*Records for processing*
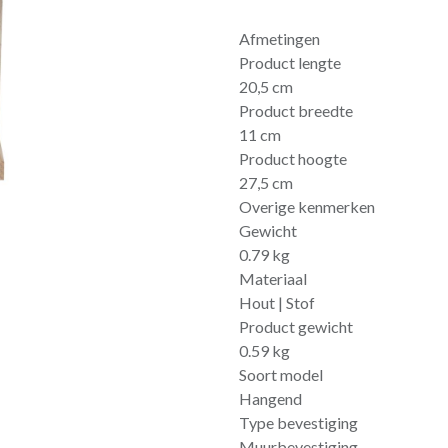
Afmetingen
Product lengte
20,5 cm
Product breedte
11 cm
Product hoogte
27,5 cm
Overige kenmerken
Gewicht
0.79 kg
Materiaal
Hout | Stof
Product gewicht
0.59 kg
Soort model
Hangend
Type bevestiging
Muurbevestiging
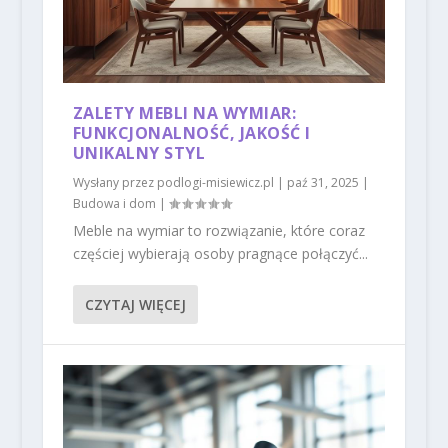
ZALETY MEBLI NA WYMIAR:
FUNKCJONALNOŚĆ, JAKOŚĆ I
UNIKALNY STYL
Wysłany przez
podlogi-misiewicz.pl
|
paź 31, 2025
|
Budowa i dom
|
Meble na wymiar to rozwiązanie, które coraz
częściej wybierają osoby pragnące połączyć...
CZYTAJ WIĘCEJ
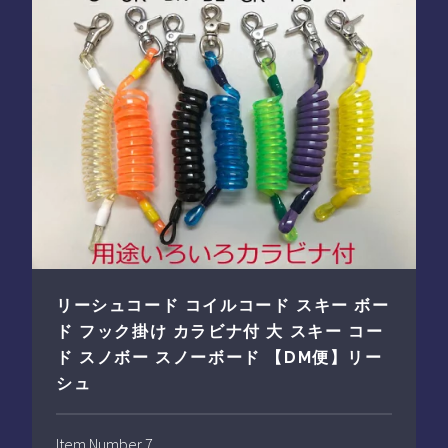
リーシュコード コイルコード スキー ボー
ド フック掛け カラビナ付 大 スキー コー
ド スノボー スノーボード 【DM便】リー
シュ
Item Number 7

==

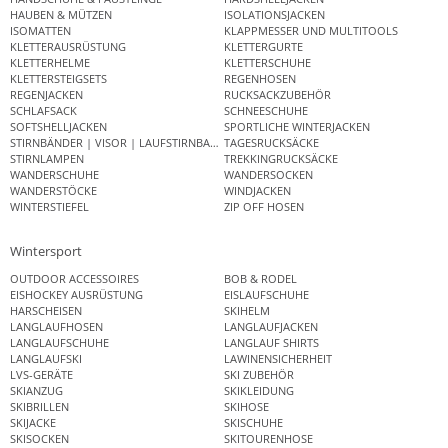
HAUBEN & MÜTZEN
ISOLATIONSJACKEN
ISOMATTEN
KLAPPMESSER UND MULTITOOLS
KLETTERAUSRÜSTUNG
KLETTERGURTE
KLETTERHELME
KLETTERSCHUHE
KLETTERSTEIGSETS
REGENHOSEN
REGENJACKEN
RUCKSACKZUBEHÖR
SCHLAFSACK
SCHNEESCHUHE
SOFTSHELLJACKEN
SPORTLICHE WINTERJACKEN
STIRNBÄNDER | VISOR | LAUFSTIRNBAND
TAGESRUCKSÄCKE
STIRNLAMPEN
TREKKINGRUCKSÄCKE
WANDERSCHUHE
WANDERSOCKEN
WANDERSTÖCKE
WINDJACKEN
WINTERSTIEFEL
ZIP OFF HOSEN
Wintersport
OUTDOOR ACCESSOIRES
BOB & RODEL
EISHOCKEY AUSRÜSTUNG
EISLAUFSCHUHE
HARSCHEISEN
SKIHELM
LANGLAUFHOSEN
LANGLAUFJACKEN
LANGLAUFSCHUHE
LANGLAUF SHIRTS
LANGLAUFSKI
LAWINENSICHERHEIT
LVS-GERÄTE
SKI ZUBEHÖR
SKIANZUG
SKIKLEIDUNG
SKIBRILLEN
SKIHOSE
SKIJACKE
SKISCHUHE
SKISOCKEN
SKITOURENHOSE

...

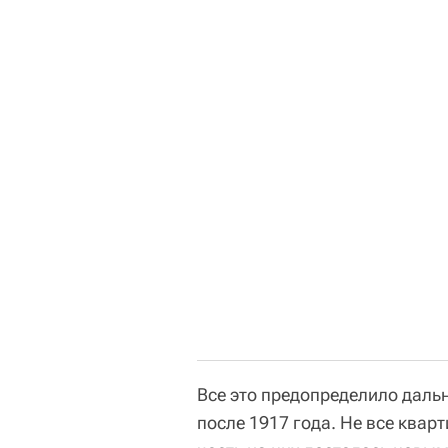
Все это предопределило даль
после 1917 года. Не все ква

*Assignment*
From the records above, reproduce exactly the lines from the one with "STIRNBÄNDER | VISOR | LAUFSTIRNBAND" to the one with "SKITOURENHOSE", both included, and no others.

*Output for this exercise*
STIRNBÄNDER | VISOR | LAUFSTIRNBAND
TAGESRUCKSÄCKE
STIRNLAMPEN
TREKKINGRUCKSÄCKE
WANDERSCHUHE
WANDERSOCKEN
WANDERSTÖCKE
WINDJACKEN
WINTERSTIEFEL
ZIP OFF HOSEN
Wintersport
OUTDOOR ACCESSOIRES
BOB & RODEL
EISHOCKEY AUSRÜSTUNG
EISLAUFSCHUHE
HARSCHEISEN
SKIHELM
LANGLAUFHOSEN
LANGLAUFJACKEN
LANGLAUFSCHUHE
LANGLAUF SHIRTS
LANGLAUFSKI
LAWINENSICHERHEIT
LVS-GERÄTE
SKI ZUBEHÖR
SKIANZUG
SKIKLEIDUNG
SKIBRILLEN
SKIHOSE
SKIJACKE
SKISCHUHE
SKISOCKEN
SKITOURENHOSE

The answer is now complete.